## [Work task]
Restate word for word the lines in the listing below, starting at the line containing "кооперации. Под формальной организацией" and ending at the line containing "или сил двух", both included; leave out the rest.

## [Extracted information]
◇ ◇ ◇ ◇ ◇ ◇ ◇

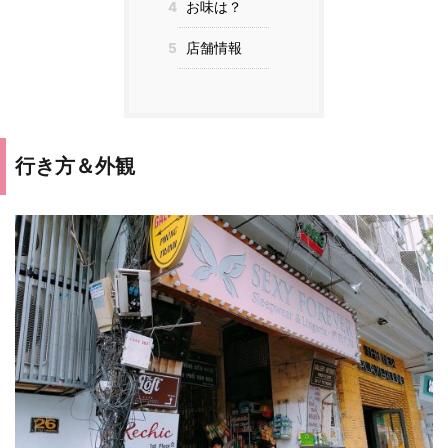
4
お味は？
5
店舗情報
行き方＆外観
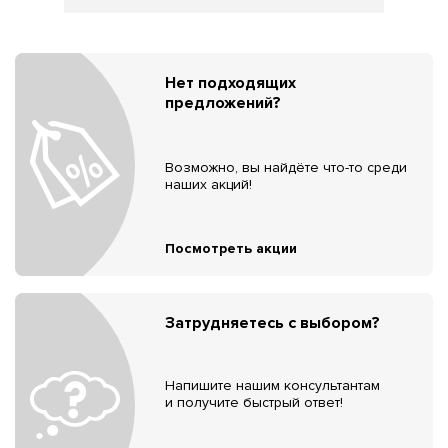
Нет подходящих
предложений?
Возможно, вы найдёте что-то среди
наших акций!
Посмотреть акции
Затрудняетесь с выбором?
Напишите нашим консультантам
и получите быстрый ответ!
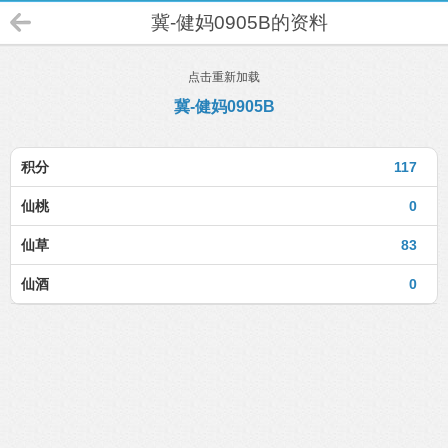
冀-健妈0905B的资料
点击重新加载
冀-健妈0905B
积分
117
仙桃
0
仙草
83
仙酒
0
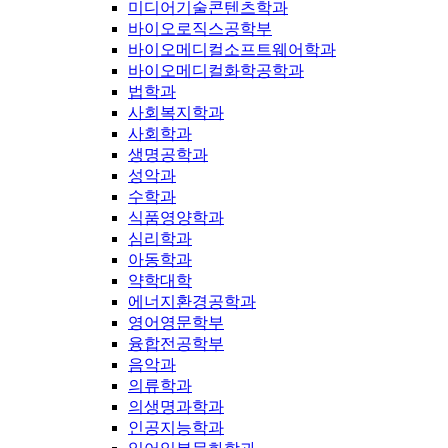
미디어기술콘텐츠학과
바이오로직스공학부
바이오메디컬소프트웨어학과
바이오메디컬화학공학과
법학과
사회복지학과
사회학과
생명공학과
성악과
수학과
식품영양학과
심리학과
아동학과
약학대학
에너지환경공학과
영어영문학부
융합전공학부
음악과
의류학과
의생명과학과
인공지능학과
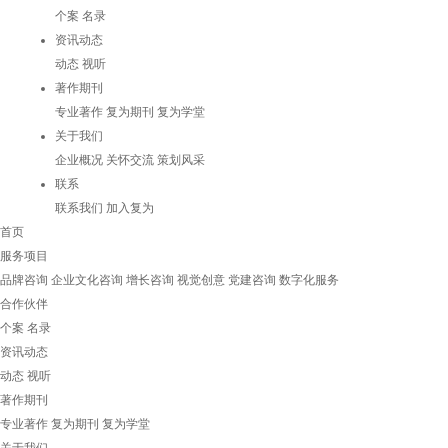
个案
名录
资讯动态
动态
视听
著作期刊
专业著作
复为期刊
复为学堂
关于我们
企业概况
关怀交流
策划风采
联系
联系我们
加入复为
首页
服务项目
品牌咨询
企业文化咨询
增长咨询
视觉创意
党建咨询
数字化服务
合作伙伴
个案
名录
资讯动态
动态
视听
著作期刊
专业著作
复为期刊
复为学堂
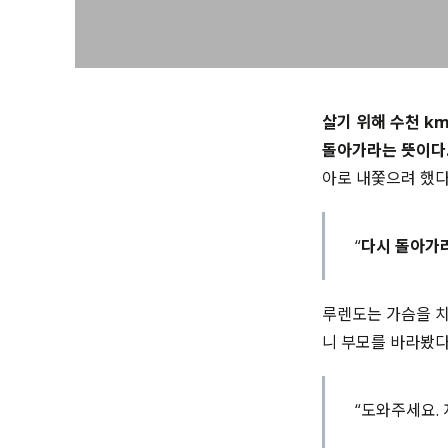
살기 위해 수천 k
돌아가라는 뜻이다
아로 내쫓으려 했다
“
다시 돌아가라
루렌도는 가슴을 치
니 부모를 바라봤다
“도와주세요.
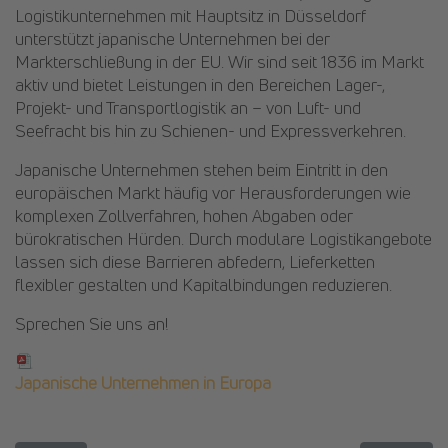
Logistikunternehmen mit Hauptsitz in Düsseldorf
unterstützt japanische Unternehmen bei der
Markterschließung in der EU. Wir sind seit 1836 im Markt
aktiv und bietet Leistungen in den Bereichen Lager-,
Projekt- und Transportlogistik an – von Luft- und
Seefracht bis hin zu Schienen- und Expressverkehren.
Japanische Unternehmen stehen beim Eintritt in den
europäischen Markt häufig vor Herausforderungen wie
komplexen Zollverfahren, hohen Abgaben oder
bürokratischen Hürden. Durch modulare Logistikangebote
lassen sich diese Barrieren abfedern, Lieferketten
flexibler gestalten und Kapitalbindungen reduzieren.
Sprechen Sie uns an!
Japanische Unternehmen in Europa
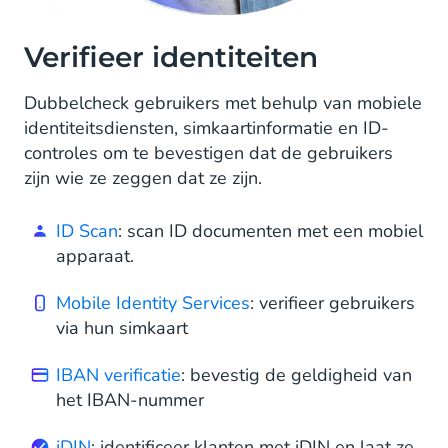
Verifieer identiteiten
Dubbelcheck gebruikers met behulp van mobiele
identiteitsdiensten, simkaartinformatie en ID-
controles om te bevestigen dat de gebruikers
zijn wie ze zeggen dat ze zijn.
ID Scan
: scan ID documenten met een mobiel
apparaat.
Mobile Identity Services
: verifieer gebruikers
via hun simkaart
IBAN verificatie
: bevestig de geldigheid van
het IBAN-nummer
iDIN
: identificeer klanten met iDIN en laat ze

◇ ◇ ◇ ◇ ◇ ◇ ◇

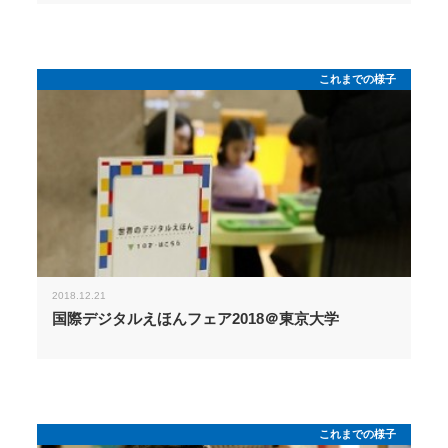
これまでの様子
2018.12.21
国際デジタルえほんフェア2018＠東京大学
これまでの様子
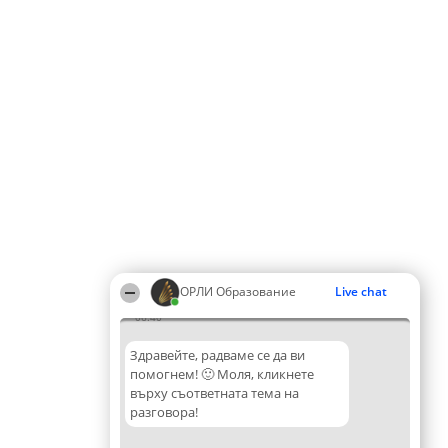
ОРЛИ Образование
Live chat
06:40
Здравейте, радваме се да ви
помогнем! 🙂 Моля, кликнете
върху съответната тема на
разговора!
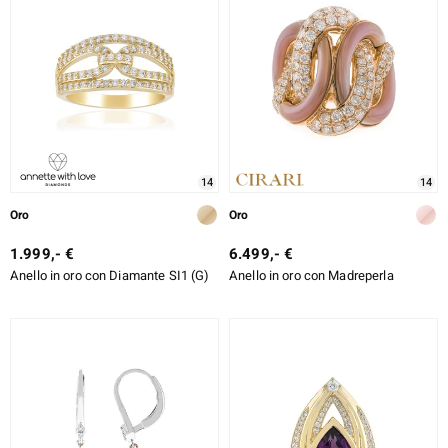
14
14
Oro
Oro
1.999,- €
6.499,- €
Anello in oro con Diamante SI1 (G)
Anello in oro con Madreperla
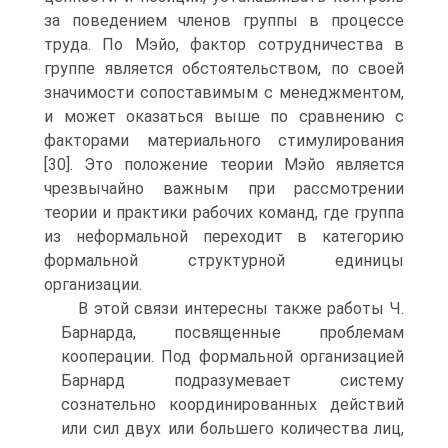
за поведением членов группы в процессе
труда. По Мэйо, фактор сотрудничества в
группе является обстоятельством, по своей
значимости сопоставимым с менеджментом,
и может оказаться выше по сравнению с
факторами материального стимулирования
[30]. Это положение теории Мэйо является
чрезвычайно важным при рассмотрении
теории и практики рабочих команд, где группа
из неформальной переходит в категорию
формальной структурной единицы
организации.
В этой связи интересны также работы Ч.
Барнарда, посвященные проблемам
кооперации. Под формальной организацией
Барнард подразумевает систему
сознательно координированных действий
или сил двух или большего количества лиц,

◇ ◇ ◇ ◇ ◇ ◇ ◇

## [Your solution]
кооперации. Под формальной организацией
Барнард подразумевает систему
сознательно координированных действий
или сил двух или большего количества лиц,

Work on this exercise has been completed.